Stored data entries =
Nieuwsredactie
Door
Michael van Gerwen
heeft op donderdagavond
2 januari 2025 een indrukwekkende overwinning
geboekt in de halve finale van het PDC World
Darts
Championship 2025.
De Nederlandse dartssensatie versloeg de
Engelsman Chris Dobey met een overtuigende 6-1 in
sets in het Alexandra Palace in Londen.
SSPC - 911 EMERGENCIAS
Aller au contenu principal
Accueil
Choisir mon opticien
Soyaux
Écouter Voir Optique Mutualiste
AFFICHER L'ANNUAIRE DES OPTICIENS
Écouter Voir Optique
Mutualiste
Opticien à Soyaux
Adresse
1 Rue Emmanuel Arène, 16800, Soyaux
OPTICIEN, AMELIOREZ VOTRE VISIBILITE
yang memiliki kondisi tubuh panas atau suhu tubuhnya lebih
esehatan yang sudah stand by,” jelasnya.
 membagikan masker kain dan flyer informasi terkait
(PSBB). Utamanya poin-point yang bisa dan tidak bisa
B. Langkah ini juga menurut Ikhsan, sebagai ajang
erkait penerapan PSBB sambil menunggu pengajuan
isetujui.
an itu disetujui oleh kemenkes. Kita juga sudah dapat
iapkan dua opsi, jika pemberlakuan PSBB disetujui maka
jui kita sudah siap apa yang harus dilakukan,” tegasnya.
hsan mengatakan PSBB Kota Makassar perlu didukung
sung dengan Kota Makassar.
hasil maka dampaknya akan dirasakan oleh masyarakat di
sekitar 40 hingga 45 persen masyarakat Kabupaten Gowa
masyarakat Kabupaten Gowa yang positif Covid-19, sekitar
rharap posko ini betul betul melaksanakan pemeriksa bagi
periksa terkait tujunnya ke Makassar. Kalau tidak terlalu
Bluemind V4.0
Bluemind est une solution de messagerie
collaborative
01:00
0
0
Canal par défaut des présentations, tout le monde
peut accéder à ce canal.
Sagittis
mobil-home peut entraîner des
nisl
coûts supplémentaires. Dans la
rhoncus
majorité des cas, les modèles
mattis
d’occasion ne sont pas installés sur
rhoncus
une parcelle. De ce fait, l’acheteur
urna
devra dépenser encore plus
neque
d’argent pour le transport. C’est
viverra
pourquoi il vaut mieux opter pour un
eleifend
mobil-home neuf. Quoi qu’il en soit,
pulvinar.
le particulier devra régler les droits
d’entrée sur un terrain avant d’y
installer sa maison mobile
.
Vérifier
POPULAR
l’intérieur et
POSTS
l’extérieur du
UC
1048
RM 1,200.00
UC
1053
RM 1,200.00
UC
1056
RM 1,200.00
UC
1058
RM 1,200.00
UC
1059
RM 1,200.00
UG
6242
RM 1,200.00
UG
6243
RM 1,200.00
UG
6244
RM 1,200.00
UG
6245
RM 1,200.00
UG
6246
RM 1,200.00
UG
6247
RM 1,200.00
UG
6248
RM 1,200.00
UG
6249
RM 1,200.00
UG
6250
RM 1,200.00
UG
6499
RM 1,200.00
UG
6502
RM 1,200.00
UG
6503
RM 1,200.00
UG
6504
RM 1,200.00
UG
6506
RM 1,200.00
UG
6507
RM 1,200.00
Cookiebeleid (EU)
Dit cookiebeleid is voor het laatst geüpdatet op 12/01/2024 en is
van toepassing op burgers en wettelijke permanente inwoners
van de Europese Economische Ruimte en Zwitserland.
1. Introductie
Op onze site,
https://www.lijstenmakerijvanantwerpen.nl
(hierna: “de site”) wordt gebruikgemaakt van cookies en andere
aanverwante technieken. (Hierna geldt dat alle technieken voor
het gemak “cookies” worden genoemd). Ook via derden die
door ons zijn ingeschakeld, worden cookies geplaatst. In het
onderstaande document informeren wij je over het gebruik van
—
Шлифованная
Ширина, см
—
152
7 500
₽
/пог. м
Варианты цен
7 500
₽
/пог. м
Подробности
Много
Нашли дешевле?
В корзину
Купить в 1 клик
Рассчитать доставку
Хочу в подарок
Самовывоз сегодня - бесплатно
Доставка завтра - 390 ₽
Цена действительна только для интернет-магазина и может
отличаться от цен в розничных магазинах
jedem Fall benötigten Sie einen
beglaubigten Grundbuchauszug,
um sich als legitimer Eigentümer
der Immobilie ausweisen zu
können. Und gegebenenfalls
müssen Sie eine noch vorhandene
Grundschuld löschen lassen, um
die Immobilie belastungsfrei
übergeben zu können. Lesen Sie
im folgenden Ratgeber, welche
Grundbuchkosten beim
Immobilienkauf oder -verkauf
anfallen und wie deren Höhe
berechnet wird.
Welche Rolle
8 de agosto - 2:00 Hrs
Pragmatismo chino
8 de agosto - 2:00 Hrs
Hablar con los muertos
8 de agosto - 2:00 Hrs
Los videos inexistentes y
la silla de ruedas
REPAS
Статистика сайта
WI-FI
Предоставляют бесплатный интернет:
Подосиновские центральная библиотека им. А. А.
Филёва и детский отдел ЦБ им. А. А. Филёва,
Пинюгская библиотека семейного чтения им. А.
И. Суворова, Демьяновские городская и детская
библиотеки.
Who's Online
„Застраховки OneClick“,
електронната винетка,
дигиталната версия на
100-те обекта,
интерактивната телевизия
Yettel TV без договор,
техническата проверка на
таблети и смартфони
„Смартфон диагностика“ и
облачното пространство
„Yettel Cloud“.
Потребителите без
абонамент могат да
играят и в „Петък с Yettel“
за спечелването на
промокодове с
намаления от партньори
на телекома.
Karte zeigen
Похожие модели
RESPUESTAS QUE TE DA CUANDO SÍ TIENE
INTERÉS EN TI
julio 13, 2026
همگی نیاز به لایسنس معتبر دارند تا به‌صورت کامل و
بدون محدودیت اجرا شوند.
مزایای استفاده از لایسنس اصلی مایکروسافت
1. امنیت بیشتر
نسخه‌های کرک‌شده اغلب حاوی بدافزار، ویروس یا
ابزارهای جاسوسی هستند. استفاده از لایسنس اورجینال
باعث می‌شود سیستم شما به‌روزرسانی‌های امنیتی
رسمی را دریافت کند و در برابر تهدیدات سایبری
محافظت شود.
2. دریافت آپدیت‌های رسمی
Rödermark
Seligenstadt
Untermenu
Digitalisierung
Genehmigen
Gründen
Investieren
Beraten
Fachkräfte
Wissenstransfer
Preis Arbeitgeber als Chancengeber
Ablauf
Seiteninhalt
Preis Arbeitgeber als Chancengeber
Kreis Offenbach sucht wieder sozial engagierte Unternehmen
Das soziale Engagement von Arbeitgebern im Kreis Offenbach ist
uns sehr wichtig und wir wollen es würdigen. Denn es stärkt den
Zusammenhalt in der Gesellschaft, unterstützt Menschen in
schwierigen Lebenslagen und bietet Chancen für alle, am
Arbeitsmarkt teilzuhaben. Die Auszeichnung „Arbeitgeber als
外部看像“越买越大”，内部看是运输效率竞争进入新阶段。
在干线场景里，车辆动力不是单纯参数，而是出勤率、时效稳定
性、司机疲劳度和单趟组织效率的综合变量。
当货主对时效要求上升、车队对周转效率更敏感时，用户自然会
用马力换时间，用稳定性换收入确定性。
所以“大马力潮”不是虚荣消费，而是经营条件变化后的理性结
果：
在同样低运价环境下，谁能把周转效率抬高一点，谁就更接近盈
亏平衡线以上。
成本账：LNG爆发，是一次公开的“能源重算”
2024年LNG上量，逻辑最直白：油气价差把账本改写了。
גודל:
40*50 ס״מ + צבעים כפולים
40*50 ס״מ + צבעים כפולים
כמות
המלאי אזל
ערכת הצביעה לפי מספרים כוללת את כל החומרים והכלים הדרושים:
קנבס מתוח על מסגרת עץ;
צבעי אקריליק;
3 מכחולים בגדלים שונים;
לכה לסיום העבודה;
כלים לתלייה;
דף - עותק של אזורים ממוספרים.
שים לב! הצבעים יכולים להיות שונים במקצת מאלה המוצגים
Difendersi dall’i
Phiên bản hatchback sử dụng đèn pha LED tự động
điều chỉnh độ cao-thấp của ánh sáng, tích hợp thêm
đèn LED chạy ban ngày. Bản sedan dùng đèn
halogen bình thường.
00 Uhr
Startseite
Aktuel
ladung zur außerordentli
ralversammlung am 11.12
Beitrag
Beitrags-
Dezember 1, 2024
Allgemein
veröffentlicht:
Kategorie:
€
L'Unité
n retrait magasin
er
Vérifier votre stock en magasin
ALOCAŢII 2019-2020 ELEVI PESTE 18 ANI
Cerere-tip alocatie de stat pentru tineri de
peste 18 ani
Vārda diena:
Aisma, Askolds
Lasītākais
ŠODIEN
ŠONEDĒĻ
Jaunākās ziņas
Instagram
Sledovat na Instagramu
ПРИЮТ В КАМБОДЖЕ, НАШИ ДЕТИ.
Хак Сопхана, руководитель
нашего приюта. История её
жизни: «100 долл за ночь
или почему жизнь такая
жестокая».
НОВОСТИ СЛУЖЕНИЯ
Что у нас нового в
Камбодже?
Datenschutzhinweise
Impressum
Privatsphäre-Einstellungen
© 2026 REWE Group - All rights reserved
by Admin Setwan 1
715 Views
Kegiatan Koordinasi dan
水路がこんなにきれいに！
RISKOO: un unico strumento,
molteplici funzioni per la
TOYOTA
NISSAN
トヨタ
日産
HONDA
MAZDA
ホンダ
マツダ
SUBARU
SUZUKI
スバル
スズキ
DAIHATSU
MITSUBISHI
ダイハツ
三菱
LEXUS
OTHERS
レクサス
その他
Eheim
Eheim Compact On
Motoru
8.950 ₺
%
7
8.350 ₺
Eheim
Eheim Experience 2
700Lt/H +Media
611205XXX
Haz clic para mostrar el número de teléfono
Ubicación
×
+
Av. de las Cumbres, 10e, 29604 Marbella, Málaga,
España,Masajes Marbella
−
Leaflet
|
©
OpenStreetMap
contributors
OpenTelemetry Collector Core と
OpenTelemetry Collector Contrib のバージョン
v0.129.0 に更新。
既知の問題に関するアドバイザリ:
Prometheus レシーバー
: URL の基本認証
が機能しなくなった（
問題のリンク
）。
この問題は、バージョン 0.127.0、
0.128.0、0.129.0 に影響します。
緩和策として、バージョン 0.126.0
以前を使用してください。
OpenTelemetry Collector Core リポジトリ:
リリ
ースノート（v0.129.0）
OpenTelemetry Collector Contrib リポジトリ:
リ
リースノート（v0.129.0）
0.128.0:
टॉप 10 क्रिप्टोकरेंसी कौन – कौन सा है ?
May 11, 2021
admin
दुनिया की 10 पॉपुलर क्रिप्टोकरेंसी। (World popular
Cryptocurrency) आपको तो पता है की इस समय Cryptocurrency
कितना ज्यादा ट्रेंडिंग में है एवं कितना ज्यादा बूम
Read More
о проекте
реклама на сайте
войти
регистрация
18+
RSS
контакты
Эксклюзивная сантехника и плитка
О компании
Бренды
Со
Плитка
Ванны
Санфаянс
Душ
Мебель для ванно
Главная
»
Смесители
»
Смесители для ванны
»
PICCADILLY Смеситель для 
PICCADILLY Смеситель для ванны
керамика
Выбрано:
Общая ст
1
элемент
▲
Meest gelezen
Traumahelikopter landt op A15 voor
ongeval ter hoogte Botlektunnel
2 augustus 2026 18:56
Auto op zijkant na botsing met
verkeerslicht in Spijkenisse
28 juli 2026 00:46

GOAL OF THE EXERCISE = Which lines hold the string "home"? Copy all of them from the data above.

WORKED SOLUTION =
mobil-home peut entraîner des
mobil-home neuf. Quoi qu’il en soit,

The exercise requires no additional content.